QUESTION FROM COUNCILLOR JOAN VAN LIESHOUT
"I would like to know if you personally feel that animals are more important than people".
Reply: Without biodiversity humans cannot survive so therefore humans and animals are equally important.
COMMENT FROM MAYOR WARREN POLGLASE
The Tweed Sun, July 22, 2010
"Community access is about allowing people the opportunity to talk about some issues, like the people who spoke about the IGA store and the iBar, but when you get inundated about a lot of other issues - and this is orchestrated by some people - I think it sometimes abuses the process" said Cr Polglase.
"We have the same people coming in talking about the same issues but I don't think that's what community access is all about."
"Some of the wildlife people seemed to expand on what the numbers are and what they aren't. There is a difference in opinion between various wildlife groups on numbers. When you get this sort of thing happening, as a council you start to think who is right and who is wrong and maybe both numbers are wrong. The whole system in that area is being abused."

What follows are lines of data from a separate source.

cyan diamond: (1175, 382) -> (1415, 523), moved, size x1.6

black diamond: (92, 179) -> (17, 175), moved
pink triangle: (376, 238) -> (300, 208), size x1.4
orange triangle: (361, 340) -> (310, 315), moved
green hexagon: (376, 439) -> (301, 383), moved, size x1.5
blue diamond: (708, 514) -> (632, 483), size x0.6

Asked if the council would consider changing its access system, Cr Polglase said council should be looking at alternative ways of conducting community access if it meant getting meaningful outcomes.

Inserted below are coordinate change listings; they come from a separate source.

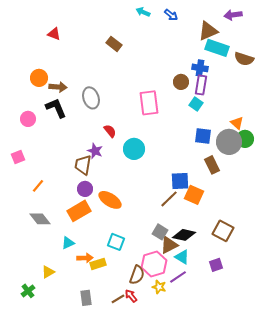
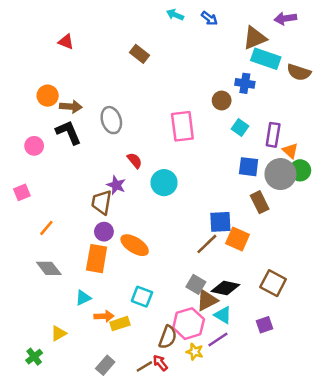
purple rectangle: (201, 85) -> (273, 135), moved
orange rectangle: (79, 211) -> (97, 259), turned -50
gray rectangle: (86, 298) -> (105, 365), turned 49

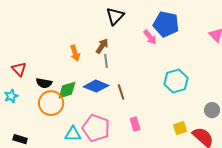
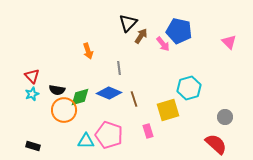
brown arrow: (102, 46) -> (141, 36), moved
orange arrow: (75, 53) -> (88, 51), moved
cyan star: (11, 96) -> (32, 94), moved
yellow square: (180, 128) -> (168, 110), moved, size x1.6

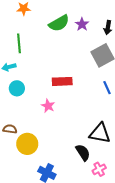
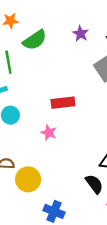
green semicircle: (59, 23) -> (35, 40), moved

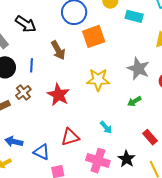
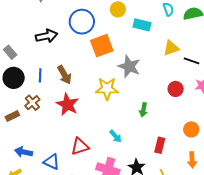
black arrow: (26, 24) -> (47, 36), moved, turned -45
brown arrow: (58, 50) -> (64, 75), moved
gray star: (138, 69) -> (129, 66), moved
green arrow: (134, 101) -> (143, 110), turned -48
red rectangle: (150, 137) -> (160, 145), turned 56

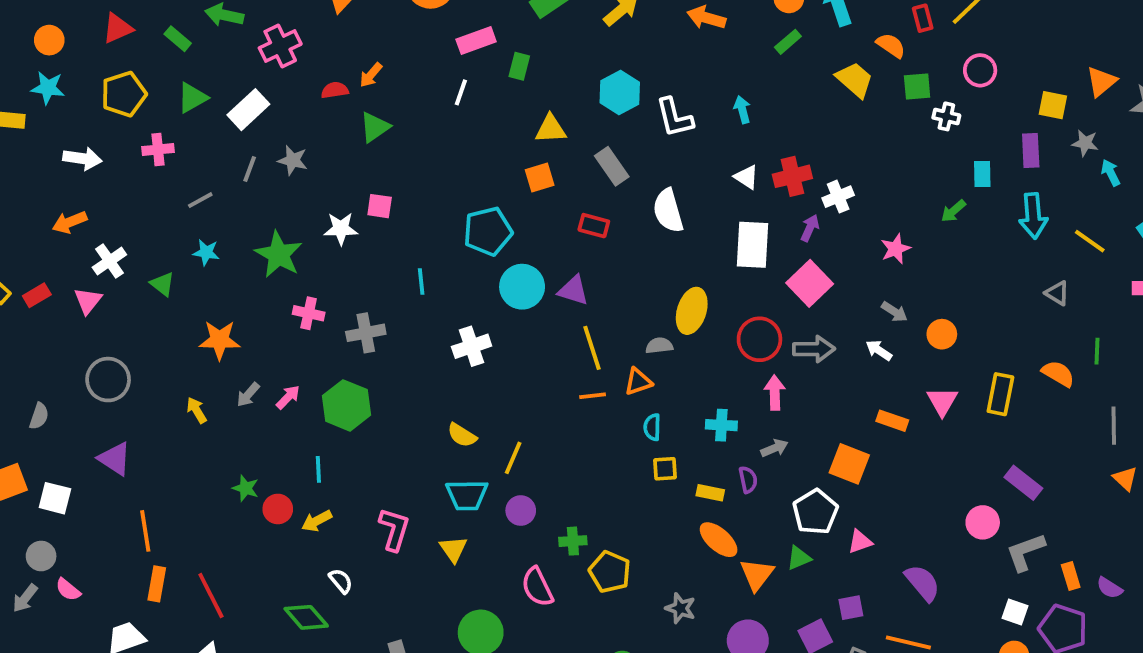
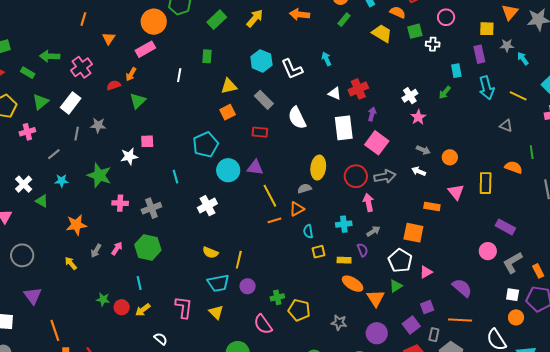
pink rectangle: (476, 40) -> (145, 49), moved
white cross: (838, 197) -> (410, 96), moved
white cross: (109, 261) -> (24, 184), moved
purple triangle: (115, 459) -> (33, 296), turned 30

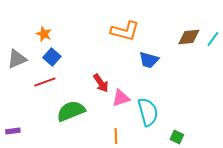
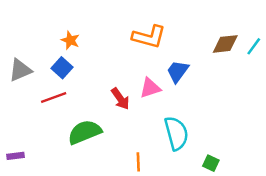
orange star: (44, 34) -> (70, 40), moved
blue trapezoid: (149, 60) -> (178, 71), turned 110
pink triangle: (121, 98) -> (150, 88), moved

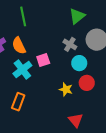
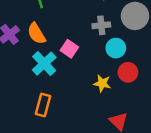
gray cross: (70, 44) -> (101, 25), turned -32
pink square: (43, 60) -> (69, 49), turned -32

COMMENT FROM THE TWEED SUN, July 29, 2010
A Tweed woman may have seen Avatar just a few too many times - which could explain its incredible box office takings. At a recent Tweed council community access meeting at Murwillumbah, Menkit Prince, a regular speaker on wildlife issues, compared the people of the Tweed to the Na'Vi - the tribe indigenous to Pandora in James Cameron's mega-hit. She spoke of developments destroying the shire's wildlife and fauna and called council to 'stop the destruction.' Later she was asked by councillor Joan van Lieshout whether she valued the needs of animals above humans, she replied 'They are both equal.'
RESPONSE FROM MENKIT
To Cr van Lieshout:
Asking personal questions of residents presenting to council versus questions related to the topic of discussion, seems unfair considering we are not allowed to ask any kind of question to councillors at community access!
To Mayor Polglase:
1. It's been 4 months since my last presentation. Is this abuse?
2. If I gave inaccurate information, why did you not inform me of this at the time? I would certainly like to know if anything I say is inaccurate.
3. If different wildlife groups have different figures does not mean they are all wrong.
4. The reason why I make presentations is not because I am trying to abuse the process but because something is not being addressed. Why is council not listening to us? Is this what you call a meaningful outcome, getting rid of community access?
To Tweed Sun
I am amused that you think I have seen the movie Avatar millions of times and have caused this movie to have raked in $2 billion (as if I had that much money and that much time to have watched it so many times!).
It may surprise you to know that I have seen Avatar only once. Do you think it's impossible for someone to 'get it' in one sitting just because you can't? If you were listening to my presentation you would have understood the analogy instead of writing this exaggerated piece of journalism.
Well, I certainly got some mileage out of this one!